→ **EXERCISE OBJECTIVE**: Reproduce exactly, and nothing but, the lines between the one with "high-performance version" and the end of the entries, both ends included.

Items listed in a dataset:
========
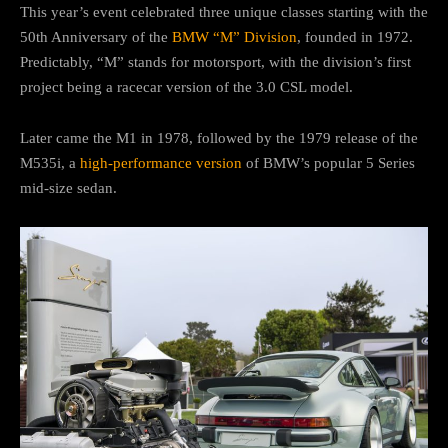
This year’s event celebrated three unique classes starting with the
50th Anniversary of the
BMW “M” Division
, founded in 1972.
Predictably, “M” stands for motorsport, with the division’s first
project being a racecar version of the 3.0 CSL model.
Later came the M1 in 1978, followed by the 1979 release of the
M535i, a
high-performance version
of BMW’s popular 5 Series
mid-size sedan.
========
→ **ANSWER SPACE**:
high-performance version
of BMW’s popular 5 Series
mid-size sedan.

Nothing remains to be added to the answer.